+++ SOURCE DATA +++

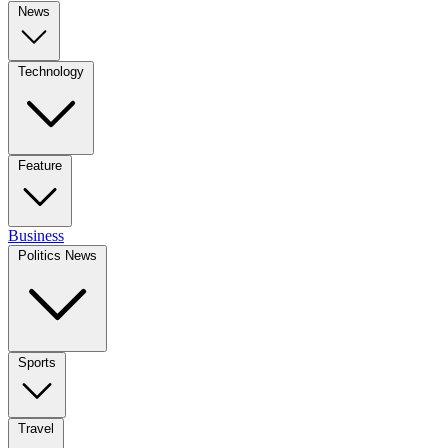
News
Technology
Feature
Business
Politics News
Sports
Travel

+++

### ACTIVITY
Transcribe all lines above exactly, skipping pictures.

### OUTPUT FOR THIS TASK
News
Technology
Feature
Business
Politics News
Sports
Travel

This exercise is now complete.